I sintomi neurologici iniziano in modo lieve e possono progredire rapidamente:
- sensazione di testa leggera o stordimento;
- sapore metallico in bocca;
- ronzii alle orecchie (tinniti);
- disturbi visivi;
- spasmi muscolari, perdita di coscienza, crisi tonico-cloniche (simili a quelle epilettiche) e coma.
La tossicità cardiovascolare è particolarmente pericolosa e può includere:
- riduzione della contrattilità del cuore;
- aritmie che possono essere difficili da trattare;
- perdita del tono vascolare, che porta a ipotensione e, nei casi più gravi, collasso cardiocircolatorio.
All’elettrocardiogramma (ECG), si può notare un intervallo PR prolungato e un allargamento del complesso QRS, segnali che indicano un’alterazione della conduzione cardiaca.
Se si sospetta una tossicità da anestetici locali, è fondamentale agire rapidamente seguendo un protocollo ben definito:
- interrompere immediatamente la somministrazione dell’anestetico, se possibile;
- somministrare ossigeno al 100% per supportare la respirazione;
- controllare le vie aeree: se necessario, procedere con l’intubazione per garantire che il paziente respiri correttamente;
- preparare un accesso venoso di grosso calibro per somministrare farmaci o fluidi;
- gestire le convulsioni: si possono usare benzodiazepine, tiopentale sodico (TPS) o piccole dosi di propofol.
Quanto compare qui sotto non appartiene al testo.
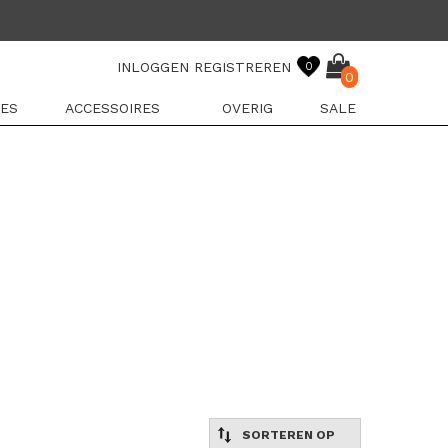
INLOGGEN
REGISTREREN
0
0
ES
ACCESSOIRES
OVERIG
SALE
SORTEREN OP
Attenzione: il propofol va evitato se il paziente è instabile dal punto di vista emodinamico;
- trattare le aritmie: queste possono essere molto resistenti ai farmaci, quindi è importante agire con tempestività;
- in caso di arresto cardiaco, iniziare immediatamente la rianimazione cardiopolmonare (RCP);
- evitare alcuni farmaci: vasopressina, calcio-antagonisti e beta-bloccanti possono peggiorare la situazione;
- se si usa adrenalina, è importante non superare la dose di 1 mcg/kg;
- considerare la circolazione extracorporea, se disponibile, in casi estremi;
- infusione di emulsioni lipidiche: in caso di arresto cardiaco refrattario, si può ricorrere a soluzioni lipidiche come l’Intralipid® al 20%. Il meccanismo non è del tutto chiaro, ma si pensa che queste emulsioni agiscano come una “trappola” per l’anestetico, riducendone la concentrazione nel sangue.
Prevenzione e Monitoraggio
- prevenzione: per evitare la somministrazione intravascolare accidentale, è sempre importante aspirare prima di iniettare l’anestetico, per assicurarsi che l’ago non sia in un vaso sanguigno;
- monitoraggio: durante l’uso di anestetici locali, è essenziale tenere sotto controllo i parametri vitali e riconoscere i primi segni di tossicità;
- scelta dell’anestetico: in pazienti con storia di allergie, è preferibile usare amino-amidi (come la lidocaina) invece degli amino-esteri.
Fonte: Manuale di anestesia e rianimazione. Concorso Nazionale SSM.